For the first time, German researchers from the Technical University of Munich (TUM) and the University of Bonn have directly tracked the Earth’s axial wobbles (precession and nutation) using a high-precision ring laser located in the underground complex of the Wettzell geodetic observatory in Bavaria. Previously, this required complex observations from the VLBI radio telescope network, but now a single inertial sensor can do it alone — with a temporal resolution of less than an hour.
The experiment lasted 250 days and showed that the installation was able to continuously and directly record all components of the axis oscillation, from long-period precession to small daily fluctuations. According to the authors, the accuracy of the new ring laser is two orders of magnitude better than that of previous gyroscopes in this class, and the results are available in near real time, without the lengthy calculations typical of VLBI methods.

The photo shows the body of a large gyroscope mounted on a massive concrete pedestal that is firmly anchored in bedrock. The upper part of the ambient pressure stabilization vessel (A) is visible above the instrument. The illustration shows the residual difference between the ring laser measurements and the IERS calculation after performing a complete conversion between ICRF and ITRF. For long-term variation, a standard deviation of 48 ppb (B) was obtained.
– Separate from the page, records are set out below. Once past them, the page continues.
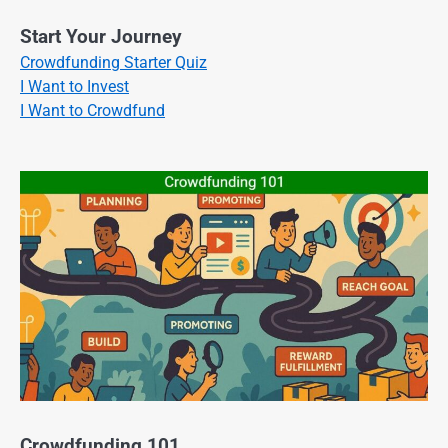
Start Your Journey
Crowdfunding Starter Quiz
I Want to Invest
I Want to Crowdfund
Crowdfunding 101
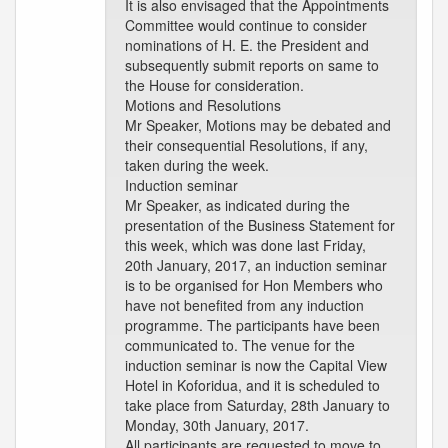
It is also envisaged that the Appointments
Committee would continue to consider
nominations of H. E. the President and
subsequently submit reports on same to
the House for consideration.
Motions and Resolutions
Mr Speaker, Motions may be debated and
their consequential Resolutions, if any,
taken during the week.
Induction seminar
Mr Speaker, as indicated during the
presentation of the Business Statement for
this week, which was done last Friday,
20th January, 2017, an induction seminar
is to be organised for Hon Members who
have not benefited from any induction
programme. The participants have been
communicated to. The venue for the
induction seminar is now the Capital View
Hotel in Koforidua, and it is scheduled to
take place from Saturday, 28th January to
Monday, 30th January, 2017.
All participants are requested to move to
The measurement residue spectrum contains only a few very small signal components at a level of about 3 ppb in the daily and semi-daily ranges (C). mJD — modified Julian date; PSD — power spectral density. Source: Astrid Eckert / TUM
The team adds that a further increase in stability and accuracy by a factor of about 10 would open the way to testing the effects of general relativity directly from the Earth’s surface — in particular, to directly measuring the Lense-Thirring effect (the dragging of space-time by a rotating planet)*.
*In general relativity, space-time behaves like a very viscous fluid. If a massive body rotates (Earth, star, black hole), it slightly pulls this fluid around itself in the direction of rotation — as if a spoon slowly pulls honey around itself. This is called frame-dragging.
Accurate and timely Earth orientation parameters (EOP) are fundamental to deep space navigation, antenna pointing, satellite orbit correction, and global reference frame alignment (GNSS/SLR/VLBI). A local ring laser provides continuous measurement data without external signals: this increases infrastructure survivability, reduces delays in data processing for maneuver planning, and improves the accuracy of image alignment for telescopes and fundamental physics tests (day length, gravitational effects).